------ INFORMATION GIVEN

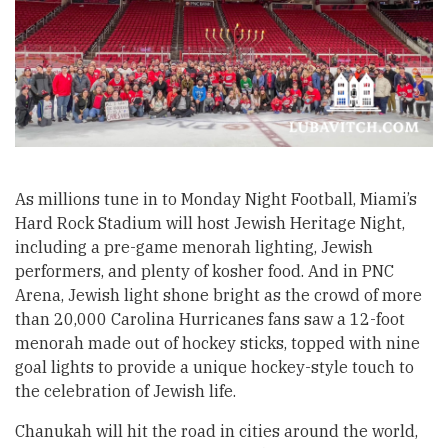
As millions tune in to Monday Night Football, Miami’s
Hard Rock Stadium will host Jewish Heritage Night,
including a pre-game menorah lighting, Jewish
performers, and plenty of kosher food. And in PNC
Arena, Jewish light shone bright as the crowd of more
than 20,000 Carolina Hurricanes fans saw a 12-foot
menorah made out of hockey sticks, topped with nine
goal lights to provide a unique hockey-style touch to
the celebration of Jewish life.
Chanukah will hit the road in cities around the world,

------------

### WORK REQUIRED
All of the listing above has to be reproduced exactly, though without its images.

### RESULT OF THE EXERCISE
As millions tune in to Monday Night Football, Miami’s
Hard Rock Stadium will host Jewish Heritage Night,
including a pre-game menorah lighting, Jewish
performers, and plenty of kosher food. And in PNC
Arena, Jewish light shone bright as the crowd of more
than 20,000 Carolina Hurricanes fans saw a 12-foot
menorah made out of hockey sticks, topped with nine
goal lights to provide a unique hockey-style touch to
the celebration of Jewish life.
Chanukah will hit the road in cities around the world,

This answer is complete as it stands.